[Instructions to follow]:
Nothing should be left out. Give all the data again exactly as written.

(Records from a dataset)
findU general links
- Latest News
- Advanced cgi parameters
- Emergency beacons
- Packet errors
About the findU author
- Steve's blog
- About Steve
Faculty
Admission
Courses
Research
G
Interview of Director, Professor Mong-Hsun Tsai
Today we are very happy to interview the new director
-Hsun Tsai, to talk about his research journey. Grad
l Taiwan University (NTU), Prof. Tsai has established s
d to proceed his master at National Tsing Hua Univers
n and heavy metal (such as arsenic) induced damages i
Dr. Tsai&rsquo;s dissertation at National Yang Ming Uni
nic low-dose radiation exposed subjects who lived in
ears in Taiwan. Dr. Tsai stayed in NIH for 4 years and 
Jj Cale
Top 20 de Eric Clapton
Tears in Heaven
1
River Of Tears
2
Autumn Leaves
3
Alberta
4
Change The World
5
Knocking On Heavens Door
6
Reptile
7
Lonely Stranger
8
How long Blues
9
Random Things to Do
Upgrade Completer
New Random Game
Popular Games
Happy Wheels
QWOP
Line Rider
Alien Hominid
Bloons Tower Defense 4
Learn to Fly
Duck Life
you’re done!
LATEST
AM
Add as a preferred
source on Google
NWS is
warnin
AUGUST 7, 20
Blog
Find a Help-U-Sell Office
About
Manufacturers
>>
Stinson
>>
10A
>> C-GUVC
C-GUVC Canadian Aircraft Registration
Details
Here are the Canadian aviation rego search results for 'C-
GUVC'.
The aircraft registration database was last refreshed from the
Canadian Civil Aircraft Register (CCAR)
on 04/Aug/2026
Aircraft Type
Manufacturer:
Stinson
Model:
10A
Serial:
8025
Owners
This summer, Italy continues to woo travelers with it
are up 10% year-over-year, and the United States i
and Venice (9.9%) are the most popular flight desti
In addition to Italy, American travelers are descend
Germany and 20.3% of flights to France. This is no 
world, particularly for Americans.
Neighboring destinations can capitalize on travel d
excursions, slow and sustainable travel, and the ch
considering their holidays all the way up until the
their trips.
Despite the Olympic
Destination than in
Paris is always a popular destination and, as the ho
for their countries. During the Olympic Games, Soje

[Solution for this problem]:
findU general links
- Latest News
- Advanced cgi parameters
- Emergency beacons
- Packet errors
About the findU author
- Steve's blog
- About Steve
Faculty
Admission
Courses
Research
G
Interview of Director, Professor Mong-Hsun Tsai
Today we are very happy to interview the new director
-Hsun Tsai, to talk about his research journey. Grad
l Taiwan University (NTU), Prof. Tsai has established s
d to proceed his master at National Tsing Hua Univers
n and heavy metal (such as arsenic) induced damages i
Dr. Tsai&rsquo;s dissertation at National Yang Ming Uni
nic low-dose radiation exposed subjects who lived in
ears in Taiwan. Dr. Tsai stayed in NIH for 4 years and 
Jj Cale
Top 20 de Eric Clapton
Tears in Heaven
1
River Of Tears
2
Autumn Leaves
3
Alberta
4
Change The World
5
Knocking On Heavens Door
6
Reptile
7
Lonely Stranger
8
How long Blues
9
Random Things to Do
Upgrade Completer
New Random Game
Popular Games
Happy Wheels
QWOP
Line Rider
Alien Hominid
Bloons Tower Defense 4
Learn to Fly
Duck Life
you’re done!
LATEST
AM
Add as a preferred
source on Google
NWS is
warnin
AUGUST 7, 20
Blog
Find a Help-U-Sell Office
About
Manufacturers
>>
Stinson
>>
10A
>> C-GUVC
C-GUVC Canadian Aircraft Registration
Details
Here are the Canadian aviation rego search results for 'C-
GUVC'.
The aircraft registration database was last refreshed from the
Canadian Civil Aircraft Register (CCAR)
on 04/Aug/2026
Aircraft Type
Manufacturer:
Stinson
Model:
10A
Serial:
8025
Owners
This summer, Italy continues to woo travelers with it
are up 10% year-over-year, and the United States i
and Venice (9.9%) are the most popular flight desti
In addition to Italy, American travelers are descend
Germany and 20.3% of flights to France. This is no 
world, particularly for Americans.
Neighboring destinations can capitalize on travel d
excursions, slow and sustainable travel, and the ch
considering their holidays all the way up until the
their trips.
Despite the Olympic
Destination than in
Paris is always a popular destination and, as the ho
for their countries. During the Olympic Games, Soje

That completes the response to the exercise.